START Material for this exercise
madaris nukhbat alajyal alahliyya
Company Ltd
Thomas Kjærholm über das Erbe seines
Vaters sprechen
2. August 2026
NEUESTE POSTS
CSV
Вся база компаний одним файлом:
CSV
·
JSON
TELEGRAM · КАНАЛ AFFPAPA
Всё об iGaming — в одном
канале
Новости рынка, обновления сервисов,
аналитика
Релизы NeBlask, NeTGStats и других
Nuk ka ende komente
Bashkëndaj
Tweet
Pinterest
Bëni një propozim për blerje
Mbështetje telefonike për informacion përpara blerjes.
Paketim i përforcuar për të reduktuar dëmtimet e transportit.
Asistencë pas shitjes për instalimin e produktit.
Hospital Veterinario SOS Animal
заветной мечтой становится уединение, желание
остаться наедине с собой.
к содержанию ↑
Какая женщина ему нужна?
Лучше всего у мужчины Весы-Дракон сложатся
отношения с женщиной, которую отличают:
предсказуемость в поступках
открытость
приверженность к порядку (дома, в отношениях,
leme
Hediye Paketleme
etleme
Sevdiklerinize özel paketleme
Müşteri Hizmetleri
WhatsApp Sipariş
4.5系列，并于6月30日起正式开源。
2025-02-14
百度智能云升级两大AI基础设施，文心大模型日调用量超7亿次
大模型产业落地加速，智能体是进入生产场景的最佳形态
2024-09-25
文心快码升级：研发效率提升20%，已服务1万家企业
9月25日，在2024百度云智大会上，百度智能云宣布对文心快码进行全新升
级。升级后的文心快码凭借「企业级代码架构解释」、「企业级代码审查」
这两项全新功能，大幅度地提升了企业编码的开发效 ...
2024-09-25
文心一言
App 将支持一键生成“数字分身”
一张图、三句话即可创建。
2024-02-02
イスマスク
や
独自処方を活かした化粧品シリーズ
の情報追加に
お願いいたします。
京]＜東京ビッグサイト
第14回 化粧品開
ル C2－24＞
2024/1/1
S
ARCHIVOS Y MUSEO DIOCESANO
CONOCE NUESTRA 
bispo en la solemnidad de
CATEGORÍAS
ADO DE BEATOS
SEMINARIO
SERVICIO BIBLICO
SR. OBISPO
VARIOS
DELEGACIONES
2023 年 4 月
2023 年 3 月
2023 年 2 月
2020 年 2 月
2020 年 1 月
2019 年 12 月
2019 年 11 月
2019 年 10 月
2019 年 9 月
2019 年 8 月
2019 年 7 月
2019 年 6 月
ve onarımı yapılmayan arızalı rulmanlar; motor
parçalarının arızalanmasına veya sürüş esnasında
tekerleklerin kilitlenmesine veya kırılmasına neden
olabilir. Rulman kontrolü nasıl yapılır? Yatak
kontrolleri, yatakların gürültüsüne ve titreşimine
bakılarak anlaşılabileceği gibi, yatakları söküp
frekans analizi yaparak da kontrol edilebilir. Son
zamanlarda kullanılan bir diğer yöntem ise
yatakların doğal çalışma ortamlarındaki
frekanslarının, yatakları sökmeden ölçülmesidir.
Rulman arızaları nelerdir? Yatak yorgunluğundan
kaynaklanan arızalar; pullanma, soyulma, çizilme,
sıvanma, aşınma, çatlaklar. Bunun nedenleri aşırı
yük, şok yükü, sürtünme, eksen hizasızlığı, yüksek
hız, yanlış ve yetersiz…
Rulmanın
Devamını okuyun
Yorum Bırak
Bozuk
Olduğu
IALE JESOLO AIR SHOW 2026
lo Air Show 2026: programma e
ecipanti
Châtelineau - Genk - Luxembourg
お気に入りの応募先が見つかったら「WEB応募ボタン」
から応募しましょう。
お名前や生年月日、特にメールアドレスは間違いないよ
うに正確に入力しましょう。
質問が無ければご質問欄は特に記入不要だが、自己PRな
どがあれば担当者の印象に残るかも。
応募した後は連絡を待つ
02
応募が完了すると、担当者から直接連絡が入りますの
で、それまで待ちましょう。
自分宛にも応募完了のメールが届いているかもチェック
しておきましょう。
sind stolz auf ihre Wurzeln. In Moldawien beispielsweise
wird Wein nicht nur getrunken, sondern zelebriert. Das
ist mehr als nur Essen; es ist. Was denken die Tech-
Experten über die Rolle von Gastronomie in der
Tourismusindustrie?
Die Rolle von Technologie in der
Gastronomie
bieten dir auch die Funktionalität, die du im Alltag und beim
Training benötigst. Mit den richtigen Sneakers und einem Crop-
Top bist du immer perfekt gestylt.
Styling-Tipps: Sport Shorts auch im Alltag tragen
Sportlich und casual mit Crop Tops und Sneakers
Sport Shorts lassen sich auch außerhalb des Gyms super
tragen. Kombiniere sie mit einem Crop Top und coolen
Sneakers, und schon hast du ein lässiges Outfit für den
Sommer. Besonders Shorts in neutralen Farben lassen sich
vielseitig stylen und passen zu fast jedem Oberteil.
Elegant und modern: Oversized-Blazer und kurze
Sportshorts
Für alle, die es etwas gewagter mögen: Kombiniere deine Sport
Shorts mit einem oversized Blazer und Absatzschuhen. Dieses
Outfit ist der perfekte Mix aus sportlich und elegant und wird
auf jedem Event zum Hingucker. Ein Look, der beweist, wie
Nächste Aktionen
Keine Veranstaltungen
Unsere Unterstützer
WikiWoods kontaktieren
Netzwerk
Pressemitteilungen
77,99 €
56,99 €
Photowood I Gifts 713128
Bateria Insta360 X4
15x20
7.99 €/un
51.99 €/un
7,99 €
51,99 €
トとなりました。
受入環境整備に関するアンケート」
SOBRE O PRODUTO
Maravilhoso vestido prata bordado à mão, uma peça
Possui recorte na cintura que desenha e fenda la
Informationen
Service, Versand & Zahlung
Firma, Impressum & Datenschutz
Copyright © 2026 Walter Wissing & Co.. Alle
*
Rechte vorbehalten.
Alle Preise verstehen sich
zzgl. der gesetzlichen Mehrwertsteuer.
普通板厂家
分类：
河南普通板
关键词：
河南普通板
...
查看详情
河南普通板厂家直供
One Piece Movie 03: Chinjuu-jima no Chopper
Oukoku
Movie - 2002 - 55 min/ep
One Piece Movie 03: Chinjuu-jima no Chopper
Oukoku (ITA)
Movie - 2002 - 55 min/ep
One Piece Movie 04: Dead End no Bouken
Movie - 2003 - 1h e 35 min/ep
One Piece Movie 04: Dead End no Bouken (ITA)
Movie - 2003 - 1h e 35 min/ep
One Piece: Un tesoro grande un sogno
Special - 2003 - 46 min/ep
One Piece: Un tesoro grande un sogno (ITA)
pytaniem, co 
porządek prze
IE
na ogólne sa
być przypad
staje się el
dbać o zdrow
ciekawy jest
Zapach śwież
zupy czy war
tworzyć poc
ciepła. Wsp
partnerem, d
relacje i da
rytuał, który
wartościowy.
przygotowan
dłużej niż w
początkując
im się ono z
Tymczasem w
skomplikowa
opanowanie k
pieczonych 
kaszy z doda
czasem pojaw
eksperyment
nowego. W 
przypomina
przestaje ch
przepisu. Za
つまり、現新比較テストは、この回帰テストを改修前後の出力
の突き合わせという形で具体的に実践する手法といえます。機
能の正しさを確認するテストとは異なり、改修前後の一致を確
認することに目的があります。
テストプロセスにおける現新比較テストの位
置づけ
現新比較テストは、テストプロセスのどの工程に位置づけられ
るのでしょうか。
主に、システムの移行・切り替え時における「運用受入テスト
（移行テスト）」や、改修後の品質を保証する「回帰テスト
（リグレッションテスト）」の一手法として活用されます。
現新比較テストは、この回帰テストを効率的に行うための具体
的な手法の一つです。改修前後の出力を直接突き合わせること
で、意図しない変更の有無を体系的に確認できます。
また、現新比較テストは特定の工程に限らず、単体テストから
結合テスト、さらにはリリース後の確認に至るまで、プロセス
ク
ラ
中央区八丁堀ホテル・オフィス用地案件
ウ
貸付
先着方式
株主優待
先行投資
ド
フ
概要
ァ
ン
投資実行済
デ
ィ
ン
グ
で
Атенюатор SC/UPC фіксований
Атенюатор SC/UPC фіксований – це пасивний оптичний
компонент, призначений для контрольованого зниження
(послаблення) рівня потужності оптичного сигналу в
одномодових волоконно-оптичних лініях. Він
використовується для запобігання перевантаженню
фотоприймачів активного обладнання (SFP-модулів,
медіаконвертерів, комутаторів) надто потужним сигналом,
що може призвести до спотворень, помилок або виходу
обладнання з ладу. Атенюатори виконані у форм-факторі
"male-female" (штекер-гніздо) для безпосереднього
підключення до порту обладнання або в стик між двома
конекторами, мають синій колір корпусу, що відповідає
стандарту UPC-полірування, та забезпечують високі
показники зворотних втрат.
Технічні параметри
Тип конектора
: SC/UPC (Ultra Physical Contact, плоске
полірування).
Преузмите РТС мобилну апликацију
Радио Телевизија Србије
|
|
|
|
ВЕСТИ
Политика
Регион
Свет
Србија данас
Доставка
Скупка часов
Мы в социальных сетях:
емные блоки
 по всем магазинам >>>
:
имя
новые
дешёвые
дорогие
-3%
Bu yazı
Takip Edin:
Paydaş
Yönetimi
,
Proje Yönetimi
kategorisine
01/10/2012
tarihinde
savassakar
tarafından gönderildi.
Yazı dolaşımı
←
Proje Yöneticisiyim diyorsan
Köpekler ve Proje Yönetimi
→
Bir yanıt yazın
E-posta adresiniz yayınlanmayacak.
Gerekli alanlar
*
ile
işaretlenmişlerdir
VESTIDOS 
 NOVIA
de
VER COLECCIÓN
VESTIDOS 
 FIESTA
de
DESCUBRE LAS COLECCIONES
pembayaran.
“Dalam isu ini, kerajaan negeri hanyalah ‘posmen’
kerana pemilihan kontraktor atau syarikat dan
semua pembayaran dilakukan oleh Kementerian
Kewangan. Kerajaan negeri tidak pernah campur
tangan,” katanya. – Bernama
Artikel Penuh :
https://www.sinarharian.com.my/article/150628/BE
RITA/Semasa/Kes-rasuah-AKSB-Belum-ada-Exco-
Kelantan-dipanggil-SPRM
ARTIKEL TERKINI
END Material for this exercise
- [Your objective] Give the number of lines in the records above in which the word "einem" appears. Include no other text.

- [Task response] 3